J’ai déjà travaillé dans la fonction publique et je ne suis pas étranger à la paperasse, mais c’était un autre niveau.

Le point critique est le suivant: quand j’ai commencé à cueillir des raisins, et même quand j’avais fini, je n’avais absolument aucune idée de si je recevrais la prime.

Cueillette de cerises à Young, New South Wales, Australie.
Cueillette de cerises à Young, New South Wales, Australie. Photographie: Xinhua / REX / Shutterstock

Il n’y a aucune incitation à travailler si les incitations elles-mêmes ne sont pas assurées d’être accordées. Par définition, ce n’est pas vraiment une incitation, mais un pari. Le gouvernement fédéral demande aux Australiens «paresseux» de prendre un pari financier et personnel, en leur demandant de déménager à trois heures de distance de leur famille et de leurs amis, de débourser 200 dollars par semaine d’avance sur le logement, d’autres encore sur le carburant, en plaçant leur confiance dans les agriculteurs et l’emploi. services dont ils n’ont jamais entendu parler ou rencontrés. Ce sont les personnes les plus susceptibles d’avoir un faible revenu ou pas de revenu du tout, les personnes qui sont le moins en mesure de se permettre ce genre de pari.


UNEt 28 ans, j’étais quelque part au milieu d’une distribution excentrique qui comprenait des sortants de l’école, des vagabonds itinérants et des nomades gris. Un volume élevé de Sud-Américains signifiait que l’espagnol était la langue principale (et le reggaeton le son principal des haut-parleurs Bluetooth), mais il y avait également une influence européenne, africaine et asiatique. Une Indonésienne au milieu de la cinquantaine a acquis une petite renommée pour avoir cueilli à un rythme à peine crédible.

Un rapport d’Ernst and Young de la fin de l’année dernière suggère que l’Australie a une pénurie estimée de 26 000 travailleurs. Les cultures ont été laissées pourrir ou labourées en paillis. Le Registre national des cultures perdues évalue actuellement des pertes de plus de 52 millions de dollars de fruits et légumes frais à travers le pays.

À Margaret River, la situation n’est pas aussi mauvaise, mais certains producteurs ont encore recours à l’aide de leur famille et de leurs amis et, en dernier recours, à la cueillette à la machine de vieilles vignes précieuses.

La pénurie exacerbe une offre de main-d’œuvre déjà à la pointe, selon l’expert de l’industrie, le Dr Joanna Howe, qui a dirigé plusieurs projets de recherche majeurs examinant la question de la main-d’œuvre dans l’horticulture.

«Je ressens beaucoup de sympathie pour les producteurs qui n’ont pas reçu le cadre nécessaire pour créer une main-d’œuvre durable», dit-elle.

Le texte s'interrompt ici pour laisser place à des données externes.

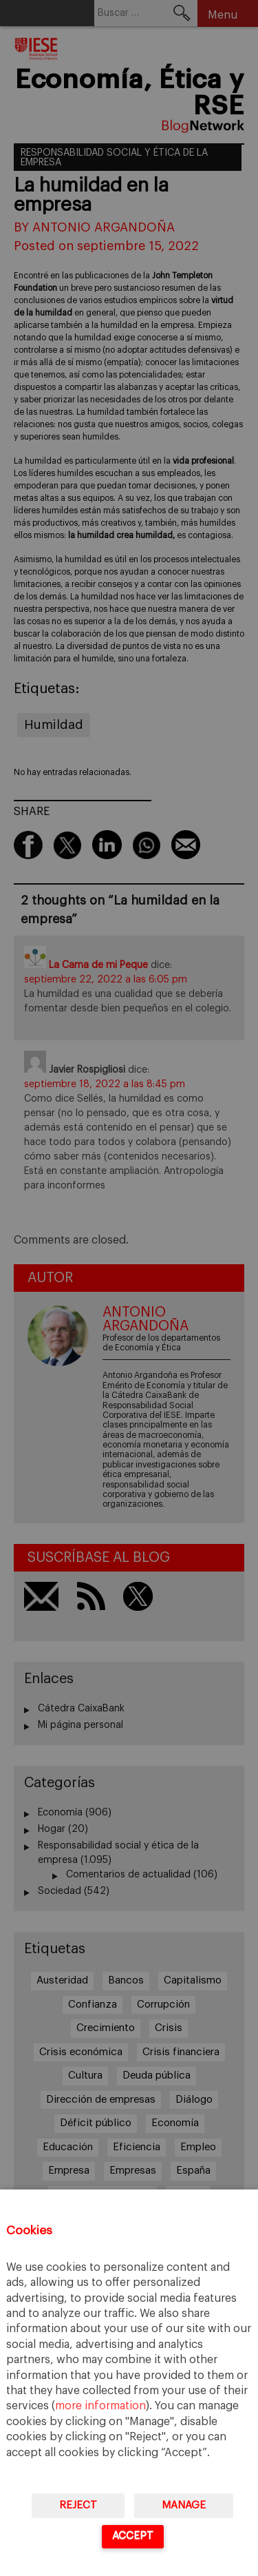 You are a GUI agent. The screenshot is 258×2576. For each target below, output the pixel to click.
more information (100, 2405)
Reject (78, 2505)
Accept (132, 2536)
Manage (184, 2505)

«Il y a aussi toujours cette guerre des prix entre les détaillants. Quand il y a des histoires d’exploitation qui sortent, vous avez en fait des supermarchés et des détaillants réprimant plus durement les producteurs, en les mettant plus de pression pour qu’ils fassent ce qu’il faut, mais sans permettre aucune cession sur le prix des fruits et légumes frais.

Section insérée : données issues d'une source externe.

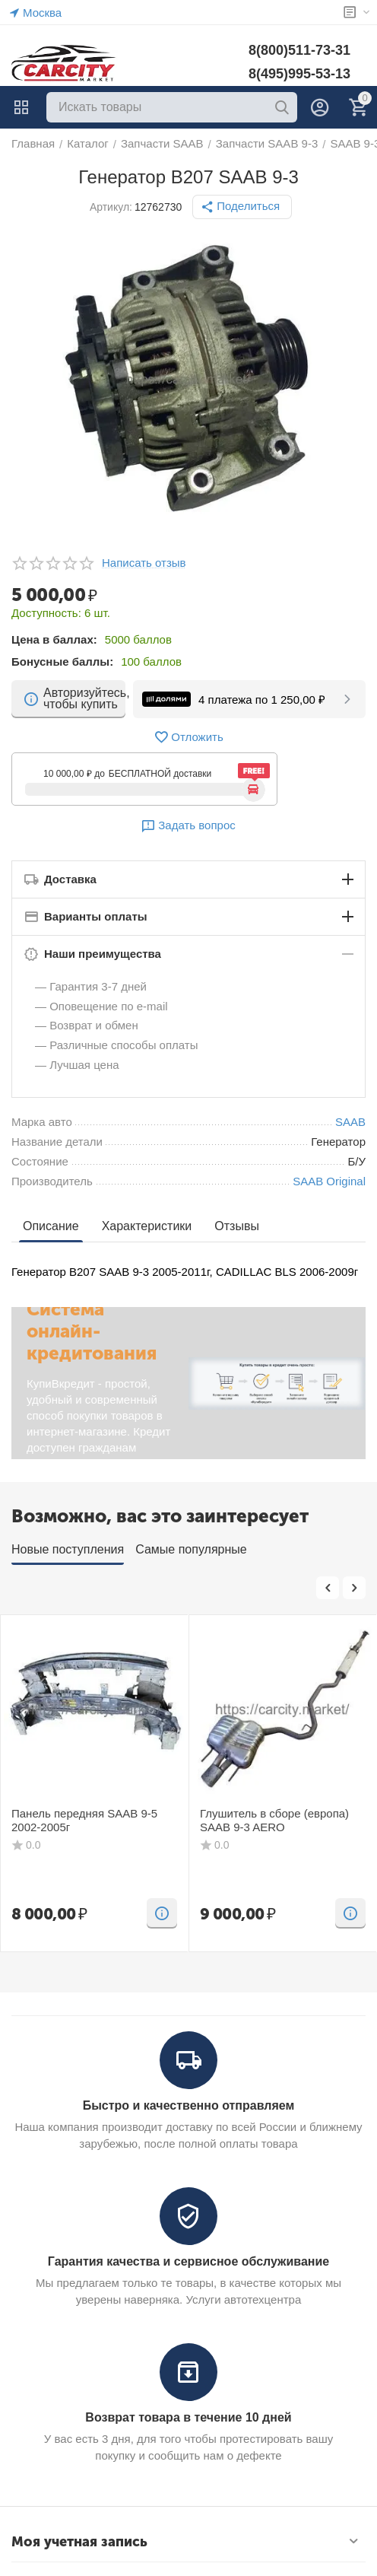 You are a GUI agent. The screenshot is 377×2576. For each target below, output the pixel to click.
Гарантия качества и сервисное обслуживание (188, 2261)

Howe dit que la pression de la chaîne d’approvisionnement, ainsi que les problèmes de réglementation, mènent au genre d’histoires d’exploitation pour lesquelles l’industrie est tristement célèbre.

«Le poids de la recherche montre cependant que l’industrie a un réel problème de conformité aux normes du travail et que le système tel qu’il est permet aux travailleurs d’être exploités», dit-elle.

«Nous avons vu maintes et maintes fois, ce sont les travailleurs migrants qui sont les plus petits en matière de salaires.»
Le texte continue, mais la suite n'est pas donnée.